> Task material:
..........
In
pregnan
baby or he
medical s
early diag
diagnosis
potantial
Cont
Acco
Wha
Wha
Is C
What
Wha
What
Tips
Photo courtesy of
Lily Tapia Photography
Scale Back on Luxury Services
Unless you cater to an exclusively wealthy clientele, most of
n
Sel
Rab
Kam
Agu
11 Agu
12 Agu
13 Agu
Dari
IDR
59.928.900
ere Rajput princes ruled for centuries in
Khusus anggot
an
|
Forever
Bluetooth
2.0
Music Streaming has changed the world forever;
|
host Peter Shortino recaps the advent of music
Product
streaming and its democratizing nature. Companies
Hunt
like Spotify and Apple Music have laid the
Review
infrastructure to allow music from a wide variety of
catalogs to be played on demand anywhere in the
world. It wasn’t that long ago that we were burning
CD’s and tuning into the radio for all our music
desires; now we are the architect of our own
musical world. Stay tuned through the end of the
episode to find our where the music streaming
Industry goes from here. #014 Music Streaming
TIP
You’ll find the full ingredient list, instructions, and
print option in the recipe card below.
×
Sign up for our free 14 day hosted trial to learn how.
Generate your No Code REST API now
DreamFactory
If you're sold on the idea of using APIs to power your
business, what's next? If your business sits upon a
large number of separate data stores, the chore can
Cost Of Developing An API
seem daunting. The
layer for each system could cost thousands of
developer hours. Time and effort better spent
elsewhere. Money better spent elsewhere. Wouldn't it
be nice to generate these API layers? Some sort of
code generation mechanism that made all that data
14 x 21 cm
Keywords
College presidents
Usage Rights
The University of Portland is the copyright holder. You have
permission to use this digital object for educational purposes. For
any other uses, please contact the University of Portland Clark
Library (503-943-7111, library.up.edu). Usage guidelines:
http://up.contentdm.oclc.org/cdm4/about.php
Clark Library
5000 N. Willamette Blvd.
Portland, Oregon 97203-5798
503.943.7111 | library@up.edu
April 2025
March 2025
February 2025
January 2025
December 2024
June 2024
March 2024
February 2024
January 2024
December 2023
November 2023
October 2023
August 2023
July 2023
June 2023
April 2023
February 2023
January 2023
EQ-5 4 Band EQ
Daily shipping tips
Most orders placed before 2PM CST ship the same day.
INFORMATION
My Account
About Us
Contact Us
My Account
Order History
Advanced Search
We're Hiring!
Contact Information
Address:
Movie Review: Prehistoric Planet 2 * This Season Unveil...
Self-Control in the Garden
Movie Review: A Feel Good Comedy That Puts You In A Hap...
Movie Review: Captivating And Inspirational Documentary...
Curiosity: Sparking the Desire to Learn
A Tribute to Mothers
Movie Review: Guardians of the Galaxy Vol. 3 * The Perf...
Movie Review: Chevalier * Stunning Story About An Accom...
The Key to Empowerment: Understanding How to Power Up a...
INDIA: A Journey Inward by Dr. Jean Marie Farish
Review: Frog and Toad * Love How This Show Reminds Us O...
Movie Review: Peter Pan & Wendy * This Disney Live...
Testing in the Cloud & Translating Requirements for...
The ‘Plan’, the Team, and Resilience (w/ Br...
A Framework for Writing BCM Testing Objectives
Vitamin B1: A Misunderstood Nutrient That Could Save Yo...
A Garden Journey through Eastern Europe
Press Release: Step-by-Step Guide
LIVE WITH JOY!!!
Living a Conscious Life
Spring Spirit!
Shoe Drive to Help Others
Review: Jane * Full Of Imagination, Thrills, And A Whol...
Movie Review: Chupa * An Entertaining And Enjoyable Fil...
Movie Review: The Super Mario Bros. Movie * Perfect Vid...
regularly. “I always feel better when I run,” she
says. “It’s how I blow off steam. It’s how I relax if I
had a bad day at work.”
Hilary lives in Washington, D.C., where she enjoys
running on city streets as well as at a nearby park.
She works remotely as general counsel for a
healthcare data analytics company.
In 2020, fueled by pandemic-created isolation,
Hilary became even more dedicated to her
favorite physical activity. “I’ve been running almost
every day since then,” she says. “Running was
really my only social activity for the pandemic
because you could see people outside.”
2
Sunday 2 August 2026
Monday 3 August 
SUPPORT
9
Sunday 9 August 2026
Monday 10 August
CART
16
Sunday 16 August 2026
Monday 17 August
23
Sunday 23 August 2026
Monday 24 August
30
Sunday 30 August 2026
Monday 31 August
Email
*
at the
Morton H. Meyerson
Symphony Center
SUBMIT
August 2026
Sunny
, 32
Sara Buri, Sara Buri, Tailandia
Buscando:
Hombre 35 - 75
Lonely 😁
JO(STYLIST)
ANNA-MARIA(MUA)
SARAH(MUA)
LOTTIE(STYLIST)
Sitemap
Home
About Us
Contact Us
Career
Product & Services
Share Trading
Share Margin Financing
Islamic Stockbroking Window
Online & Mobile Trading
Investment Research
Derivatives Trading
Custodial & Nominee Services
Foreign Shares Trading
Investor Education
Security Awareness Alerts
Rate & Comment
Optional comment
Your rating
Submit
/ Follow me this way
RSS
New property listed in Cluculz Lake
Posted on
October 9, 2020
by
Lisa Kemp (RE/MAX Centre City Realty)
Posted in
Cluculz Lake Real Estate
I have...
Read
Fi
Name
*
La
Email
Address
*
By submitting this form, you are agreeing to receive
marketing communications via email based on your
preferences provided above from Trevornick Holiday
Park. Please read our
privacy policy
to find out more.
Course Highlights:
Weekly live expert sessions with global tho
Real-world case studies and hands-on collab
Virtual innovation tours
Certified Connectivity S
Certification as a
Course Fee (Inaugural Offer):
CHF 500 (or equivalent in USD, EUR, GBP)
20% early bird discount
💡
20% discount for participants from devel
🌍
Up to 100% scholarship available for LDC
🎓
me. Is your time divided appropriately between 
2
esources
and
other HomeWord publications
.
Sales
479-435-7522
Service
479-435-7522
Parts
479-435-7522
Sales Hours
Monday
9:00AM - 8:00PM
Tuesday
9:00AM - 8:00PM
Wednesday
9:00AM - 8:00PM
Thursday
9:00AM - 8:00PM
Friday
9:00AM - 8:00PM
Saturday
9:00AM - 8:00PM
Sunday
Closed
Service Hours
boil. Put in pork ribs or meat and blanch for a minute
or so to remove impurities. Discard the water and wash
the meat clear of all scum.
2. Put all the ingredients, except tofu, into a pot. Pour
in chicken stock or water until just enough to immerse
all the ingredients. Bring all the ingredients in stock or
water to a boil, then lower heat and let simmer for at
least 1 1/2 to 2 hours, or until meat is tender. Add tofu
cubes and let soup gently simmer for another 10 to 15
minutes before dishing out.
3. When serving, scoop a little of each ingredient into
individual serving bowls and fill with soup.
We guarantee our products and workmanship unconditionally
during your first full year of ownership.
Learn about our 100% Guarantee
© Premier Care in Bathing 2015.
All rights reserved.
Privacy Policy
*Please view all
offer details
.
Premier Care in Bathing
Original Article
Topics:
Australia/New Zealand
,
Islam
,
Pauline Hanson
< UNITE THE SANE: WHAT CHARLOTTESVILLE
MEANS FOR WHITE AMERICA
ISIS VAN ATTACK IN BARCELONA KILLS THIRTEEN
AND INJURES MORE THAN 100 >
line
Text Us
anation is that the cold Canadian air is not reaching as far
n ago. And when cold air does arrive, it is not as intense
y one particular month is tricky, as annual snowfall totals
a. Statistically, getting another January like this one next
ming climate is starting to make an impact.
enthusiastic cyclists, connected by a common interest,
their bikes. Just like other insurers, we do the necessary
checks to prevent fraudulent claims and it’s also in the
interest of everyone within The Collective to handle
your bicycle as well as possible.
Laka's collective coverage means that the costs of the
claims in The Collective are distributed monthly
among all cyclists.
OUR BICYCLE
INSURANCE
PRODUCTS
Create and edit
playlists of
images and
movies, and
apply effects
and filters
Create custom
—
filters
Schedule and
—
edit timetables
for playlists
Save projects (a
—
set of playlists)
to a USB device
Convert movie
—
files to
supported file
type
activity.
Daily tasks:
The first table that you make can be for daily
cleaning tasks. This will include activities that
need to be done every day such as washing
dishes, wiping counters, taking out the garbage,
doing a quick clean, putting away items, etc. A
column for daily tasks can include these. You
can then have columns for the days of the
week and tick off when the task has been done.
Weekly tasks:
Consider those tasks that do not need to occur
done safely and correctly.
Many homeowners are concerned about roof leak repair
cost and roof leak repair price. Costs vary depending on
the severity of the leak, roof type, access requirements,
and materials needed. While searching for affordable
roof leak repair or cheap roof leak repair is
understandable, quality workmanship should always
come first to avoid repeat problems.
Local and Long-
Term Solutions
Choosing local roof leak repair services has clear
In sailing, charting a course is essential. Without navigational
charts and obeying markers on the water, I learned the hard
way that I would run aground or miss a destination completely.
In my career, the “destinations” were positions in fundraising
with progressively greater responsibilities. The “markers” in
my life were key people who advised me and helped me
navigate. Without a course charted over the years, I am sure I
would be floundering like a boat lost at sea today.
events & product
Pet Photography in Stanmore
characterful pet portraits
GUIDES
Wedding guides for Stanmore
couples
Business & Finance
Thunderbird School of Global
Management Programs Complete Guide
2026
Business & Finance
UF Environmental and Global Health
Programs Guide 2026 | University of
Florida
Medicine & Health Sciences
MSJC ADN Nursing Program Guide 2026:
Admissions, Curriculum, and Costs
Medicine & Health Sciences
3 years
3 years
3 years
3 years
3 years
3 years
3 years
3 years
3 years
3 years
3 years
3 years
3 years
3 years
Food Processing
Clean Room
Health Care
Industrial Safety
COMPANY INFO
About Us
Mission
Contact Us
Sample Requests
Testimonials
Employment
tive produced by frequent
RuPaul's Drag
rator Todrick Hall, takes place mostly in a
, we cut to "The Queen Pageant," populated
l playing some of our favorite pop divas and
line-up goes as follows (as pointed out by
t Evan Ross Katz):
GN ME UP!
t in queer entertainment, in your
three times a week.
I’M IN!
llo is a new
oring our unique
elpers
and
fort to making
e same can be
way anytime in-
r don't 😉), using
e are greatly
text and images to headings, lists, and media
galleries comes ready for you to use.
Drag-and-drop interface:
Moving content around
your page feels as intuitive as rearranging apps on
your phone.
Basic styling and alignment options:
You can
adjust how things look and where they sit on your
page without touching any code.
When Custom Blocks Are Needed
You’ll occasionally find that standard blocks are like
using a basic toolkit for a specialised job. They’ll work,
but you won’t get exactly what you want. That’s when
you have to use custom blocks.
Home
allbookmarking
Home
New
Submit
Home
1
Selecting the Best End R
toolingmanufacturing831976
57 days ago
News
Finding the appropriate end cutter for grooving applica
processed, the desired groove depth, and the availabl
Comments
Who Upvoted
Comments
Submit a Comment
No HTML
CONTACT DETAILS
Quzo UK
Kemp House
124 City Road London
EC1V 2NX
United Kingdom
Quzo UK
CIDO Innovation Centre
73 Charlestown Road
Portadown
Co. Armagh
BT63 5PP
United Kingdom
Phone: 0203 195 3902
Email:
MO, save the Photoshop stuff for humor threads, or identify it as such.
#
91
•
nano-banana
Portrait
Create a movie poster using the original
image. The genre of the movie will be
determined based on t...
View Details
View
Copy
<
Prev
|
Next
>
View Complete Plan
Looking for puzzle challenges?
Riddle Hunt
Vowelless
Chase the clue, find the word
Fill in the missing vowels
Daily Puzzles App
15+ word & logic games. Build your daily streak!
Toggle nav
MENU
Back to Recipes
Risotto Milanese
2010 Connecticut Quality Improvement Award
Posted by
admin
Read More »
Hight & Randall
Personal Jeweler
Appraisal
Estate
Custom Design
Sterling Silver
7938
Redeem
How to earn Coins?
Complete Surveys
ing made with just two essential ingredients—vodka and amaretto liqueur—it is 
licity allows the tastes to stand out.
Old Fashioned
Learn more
..........
> Problem to solve: Copy out each line of the records that holds the string "Weekly".

> Response:
Weekly live expert sessions with global tho
Weekly tasks:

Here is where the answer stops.